> **TASK GOAL**
Would you reproduce every record exactly, leaving out the pictures?

> **DATA SHOWN**

**********

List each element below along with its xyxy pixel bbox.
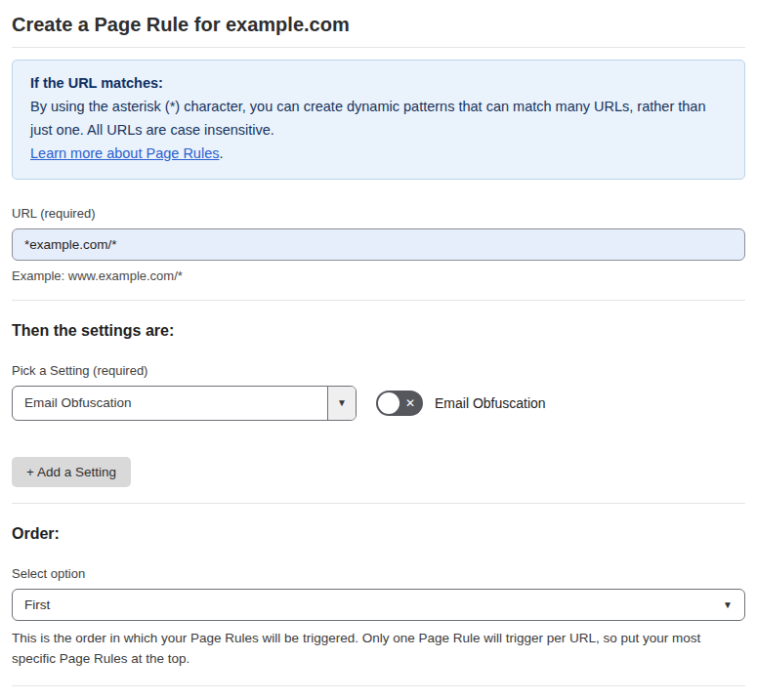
- order-select-value: First: [24, 597, 50, 612]
- email-obfuscation-toggle-group: ✕ Email Obfuscation: [376, 391, 546, 416]
- setting-dropdown-value: Email Obfuscation: [13, 387, 327, 420]
- order-select[interactable]: First ▼: [12, 589, 745, 621]
- setting-dropdown[interactable]: Email Obfuscation ▼: [12, 386, 357, 421]
- url-example-text: Example: www.example.com/*: [12, 268, 745, 283]
- info-box-link-line: Learn more about Page Rules.: [30, 143, 727, 166]
- url-input[interactable]: [12, 228, 745, 261]
- footer-divider: [12, 685, 745, 686]
- order-description: This is the order in which your Page Rul…: [12, 628, 745, 670]
- page-title: Create a Page Rule for example.com: [12, 14, 745, 36]
- pick-setting-label: Pick a Setting (required): [12, 363, 745, 378]
- toggle-label: Email Obfuscation: [435, 395, 546, 411]
- add-setting-button[interactable]: + Add a Setting: [12, 457, 131, 487]
- order-section-heading: Order:: [12, 525, 745, 543]
- url-field-label: URL (required): [12, 206, 745, 221]
- settings-section-heading: Then the settings are:: [12, 322, 745, 340]
- url-match-info-box: If the URL matches: By using the asteris…: [12, 60, 745, 180]
- info-box-body: By using the asterisk (*) character, you…: [30, 96, 727, 143]
- settings-section-divider: [12, 503, 745, 504]
- link-suffix: .: [219, 145, 223, 161]
- title-divider: [12, 47, 745, 48]
- email-obfuscation-toggle[interactable]: ✕: [376, 391, 423, 416]
- toggle-knob: [378, 392, 400, 414]
- setting-row: Email Obfuscation ▼ ✕ Email Obfuscation: [12, 386, 745, 421]
- caret-down-icon: ▼: [723, 599, 733, 610]
- info-box-heading: If the URL matches:: [30, 72, 727, 96]
- toggle-off-x-icon: ✕: [398, 391, 423, 416]
- learn-more-link[interactable]: Learn more about Page Rules: [30, 145, 219, 161]
- chevron-down-icon[interactable]: ▼: [327, 387, 356, 420]
- url-section-divider: [12, 300, 745, 301]
- select-option-label: Select option: [12, 566, 745, 581]
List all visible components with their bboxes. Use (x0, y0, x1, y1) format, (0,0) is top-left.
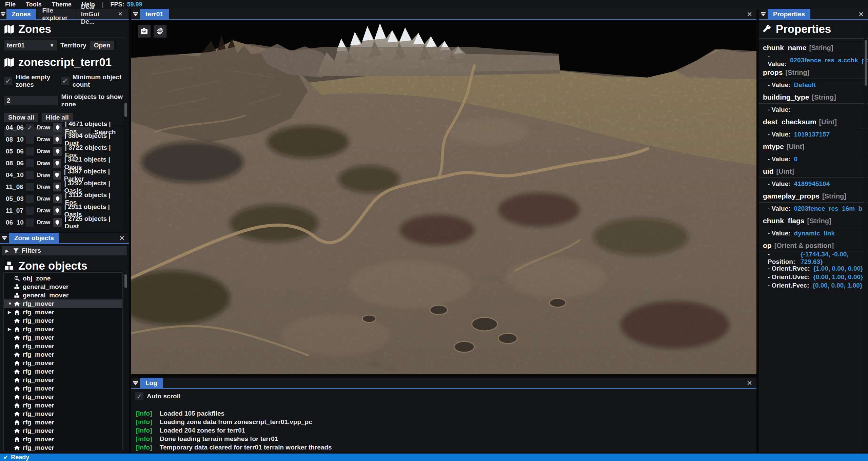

**********

> **EXERCISE RESULT**
List each element below along with its xyxy pixel bbox.
- order-select-value: First: [24, 597, 50, 612]
- email-obfuscation-toggle-group: ✕ Email Obfuscation: [376, 391, 546, 416]
- setting-dropdown-value: Email Obfuscation: [13, 387, 327, 420]
- order-select[interactable]: First ▼: [12, 589, 745, 621]
- setting-dropdown[interactable]: Email Obfuscation ▼: [12, 386, 357, 421]
- url-example-text: Example: www.example.com/*: [12, 268, 745, 283]
- info-box-link-line: Learn more about Page Rules.: [30, 143, 727, 166]
- url-input[interactable]: [12, 228, 745, 261]
- footer-divider: [12, 685, 745, 686]
- order-description: This is the order in which your Page Rul…: [12, 628, 745, 670]
- page-title: Create a Page Rule for example.com: [12, 14, 745, 36]
- pick-setting-label: Pick a Setting (required): [12, 363, 745, 378]
- toggle-label: Email Obfuscation: [435, 395, 546, 411]
- add-setting-button[interactable]: + Add a Setting: [12, 457, 131, 487]
- order-section-heading: Order:: [12, 525, 745, 543]
- url-field-label: URL (required): [12, 206, 745, 221]
- settings-section-heading: Then the settings are:: [12, 322, 745, 340]
- url-match-info-box: If the URL matches: By using the asteris…: [12, 60, 745, 180]
- info-box-body: By using the asterisk (*) character, you…: [30, 96, 727, 143]
- settings-section-divider: [12, 503, 745, 504]
- link-suffix: .: [219, 145, 223, 161]
- title-divider: [12, 47, 745, 48]
- email-obfuscation-toggle[interactable]: ✕: [376, 391, 423, 416]
- toggle-knob: [378, 392, 400, 414]
- setting-row: Email Obfuscation ▼ ✕ Email Obfuscation: [12, 386, 745, 421]
- caret-down-icon: ▼: [723, 599, 733, 610]
- info-box-heading: If the URL matches:: [30, 72, 727, 96]
- toggle-off-x-icon: ✕: [398, 391, 423, 416]
- learn-more-link[interactable]: Learn more about Page Rules: [30, 145, 219, 161]
- chevron-down-icon[interactable]: ▼: [327, 387, 356, 420]
- url-section-divider: [12, 300, 745, 301]
- select-option-label: Select option: [12, 566, 745, 581]
List all visible components with their bboxes. Use (x0, y0, x1, y1) format, (0,0) is top-left.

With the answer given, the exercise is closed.